Berita Nasional
KPSP Setia Kawan Terus Tingkatkan Inovasi Produksi, Demi Tingkatkan Kesejahteraan Masyarakat
Pasuruan, BERITA PATROLI – Koperasi Peternakan Sapi Perah (KPSP) Setia Kawan di Desa Nongkojajar, Kecamatan Tutur, Kabupaten Pasuruan mampu menjadi pusat penyediaan makanan bergizi, utamanya daging dan susu. Mengingat bahwa KPSP Setia Kawan merupakan sentra peternakan yang menyediakan susu, daging dan telur yang dikirim sesuai pangsa pasar.
Selain sebagai sentra peternakan, kebutuhan makanan bergizi juga tersedia di minimarket dan outlet KPSP Setia Kawan. Dalam artian bisa dijangkau oleh masyarakat sekitar maupun pengunjung yang datang ke Kecamatan Tutur.
Masyarakat bisa terpenuhi kebutuhannya dalam memperoleh makanan bergizi sehingga secara tidak langsung akan membuat masyarakat hidup lebih sehat.
KPSP Setia Kawan terus melakukan pengembangan dan inovasi produk olahan susu.
Termasuk memperhatikan pengemasan, promosi dan pemasarannya. Setiap produk harus terus baru. Bisa dalam bentuk packaging atau kemasan. Bisa juga dalam hal promosi maupun pemasaran yang harus terus berinovasi, menyesuaikan kebutuhan masyarakat kekinian.
Dikabarkan juga bahwa pengembangan produk sangat penting dilakukan dalam rangka mengatasi penurunan konsumsi produk susu. Berdasarkan data yang ada sebelum pandemic Covid-19, konsumsi produksi susu mencapai 113,5 ribu liter per hari. Sedangkan saat pandemi mencapai 105,5 ribu liter per hari. KPSP Setia Kawan sudah melakukan diferensiasi produk olahan susu.
Seperti permen susu, kerupuk susu, dan minuman susu dengan berbagai varian rasa
Koperasi Setia Kawan ini berpotensi menjadi tulang punggung perekonomian Kabupaten Pasuruan. Selain itu, masyarakat bisa lebih berdaya dengan kerja sama keanggotaan hasil ternak, yakni susu.
Para peternak harus kompak untuk bagaimana bisa mengembangkan sapi yang berkualitas. Pengembangan cara produksi yang intinya bisa menghasilkan susu dan daging yang berkualitas dan sehat.
Untuk diketahui, populasi Sapi Perah di Jawa Timur mencapai lebih dari 290.197 ekor dan kontribusinya terhadap nasional 52 persen. Sedangkan di Kabupaten Pasuruan, populasi sapi perah mencapai 92.931 ekor.

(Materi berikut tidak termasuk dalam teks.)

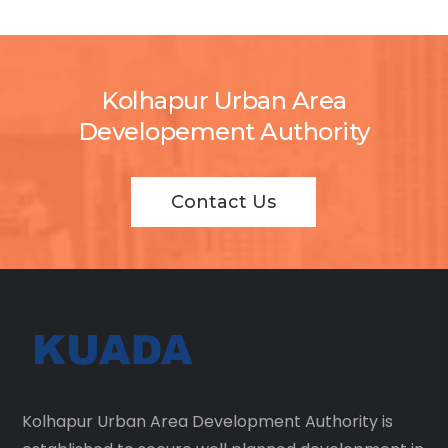
Kolhapur Urban Area
Developement Authority
Contact Us
Kolhapur Urban Area Development Authority is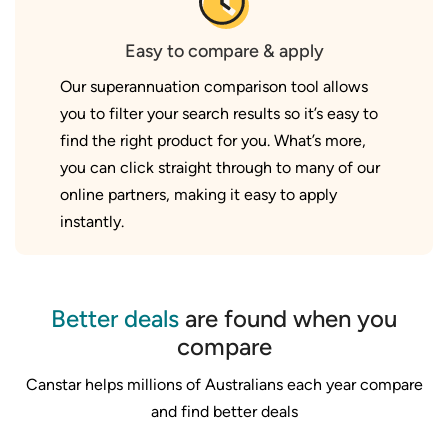
Easy to compare & apply
Our superannuation comparison tool allows
you to filter your search results so it’s easy to
find the right product for you. What’s more,
you can click straight through to many of our
online partners, making it easy to apply
instantly.
Better deals
are found when you
compare
Canstar helps millions of Australians each year compare
and find better deals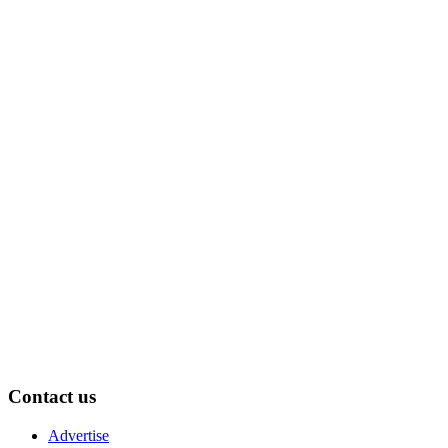
Contact us
Advertise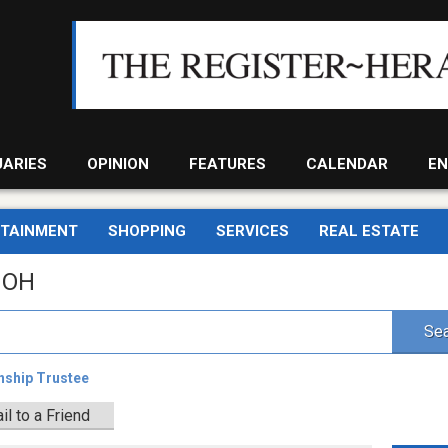
UARIES
OPINION
FEATURES
CALENDAR
EN
RTAINMENT
SHOPPING
SERVICES
REAL ESTATE
, OH
Sea
nship Trustee
il to a Friend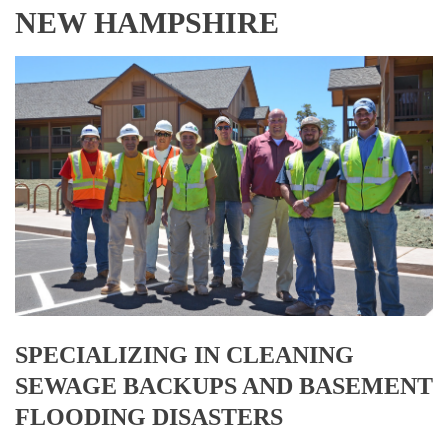
NEW HAMPSHIRE
SPECIALIZING IN CLEANING
SEWAGE BACKUPS AND BASEMENT
FLOODING DISASTERS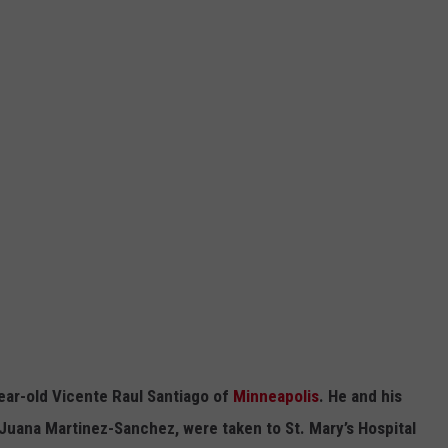
year-old Vicente Raul Santiago of
Minneapolis
. He and his
a Juana Martinez-Sanchez, were taken to St. Mary’s Hospital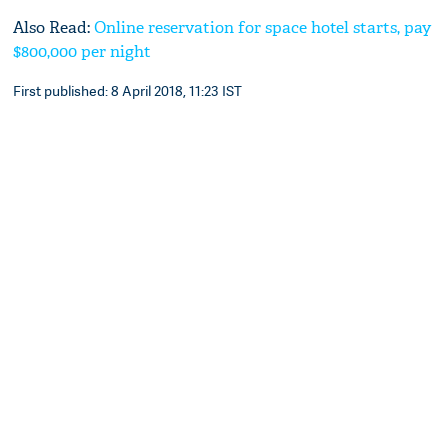
Also Read:
Online reservation for space hotel starts, pay
$800,000 per night
First published: 8 April 2018, 11:23 IST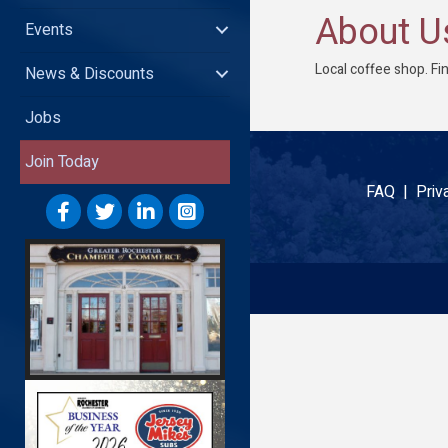
About U
Events
Local coffee shop. Fi
News & Discounts
Jobs
Join Today
FAQ |
Priv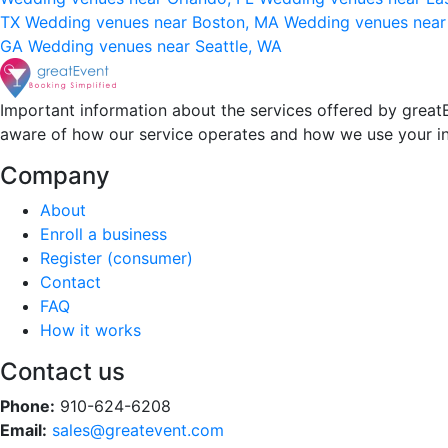
TX
Wedding venues near Boston, MA
Wedding venues near
GA
Wedding venues near Seattle, WA
Important information about the services offered by greatE
aware of how our service operates and how we use your i
Company
About
Enroll a business
Register (consumer)
Contact
FAQ
How it works
Contact us
Phone:
910-624-6208
Email:
sales@greatevent.com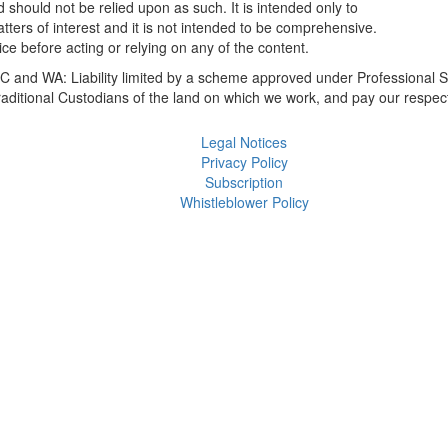
 should not be relied upon as such. It is intended only to
ers of interest and it is not intended to be comprehensive.
ce before acting or relying on any of the content.
 and WA: Liability limited by a scheme approved under Professional S
itional Custodians of the land on which we work, and pay our respect
Legal Notices
Privacy Policy
Subscription
Whistleblower Policy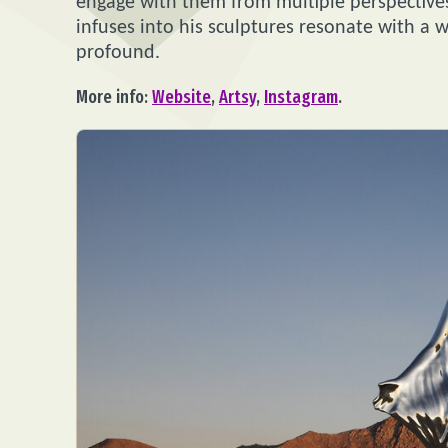
engage with them from multiple perspectives.
infuses into his sculptures resonate with a
profound.
More info:
Website
,
Artsy
,
Instagram
.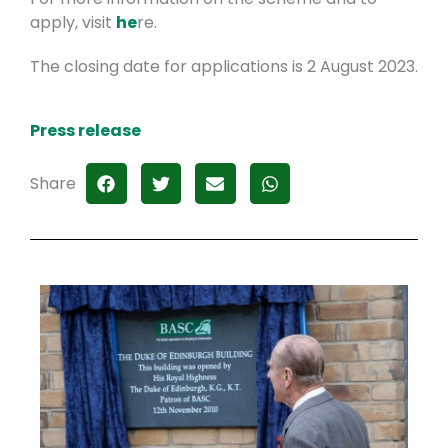
apply, visit
he
re.
The closing date for applications is 2 August 2023.
Press release
Share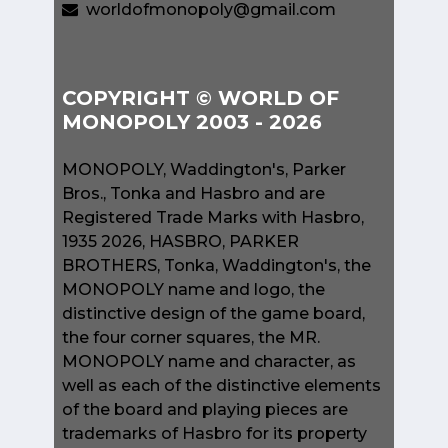
worldofmonopoly@gmail.com
COPYRIGHT © WORLD OF
MONOPOLY 2003 - 2026
MONOPOLY, Waddington's, Parker
Bros., Tonka and Hasbro and are
Registered Trade Marks with Hasbro,
1935 2026, HASBRO, PARKER
BROTHERS, Tonka, Waddington's, the
MONOPOLY name and logo, the
distinctive design of the game board,
the four corner squares, the MR.
MONOPOLY name and character, as
well as each of the distinctive elements
of the board and playing pieces are
trademarks of Hasbro for its property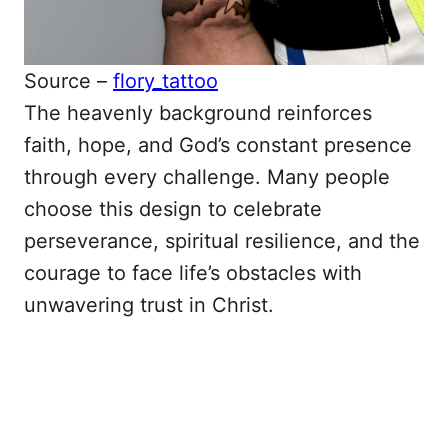
Source –
flory_tattoo
The heavenly background reinforces
faith, hope, and God’s constant presence
through every challenge. Many people
choose this design to celebrate
perseverance, spiritual resilience, and the
courage to face life’s obstacles with
unwavering trust in Christ.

Sedangkan, produksi susu di Jatim sebanyak 524.000.000 liter/tahun.
Dalam situasi pandemic, terus menerapkan protokol kesehatan untuk mencegah penularan Covid-19. Diantaranya, dengan menyediakan tempat cuci tangan, mewajibkan peternak memakai masker saat menyetor susu di pos penampungan, dan memasang berbagai poster cara pencegahan penularan Covid-19. Selamat dan sukses KPSP Setia Kawan, selamat dan sukses para peternak susu sapi perah Nongko0jajar dan Pasuruan pada umumnya. ( muin/endang/tim )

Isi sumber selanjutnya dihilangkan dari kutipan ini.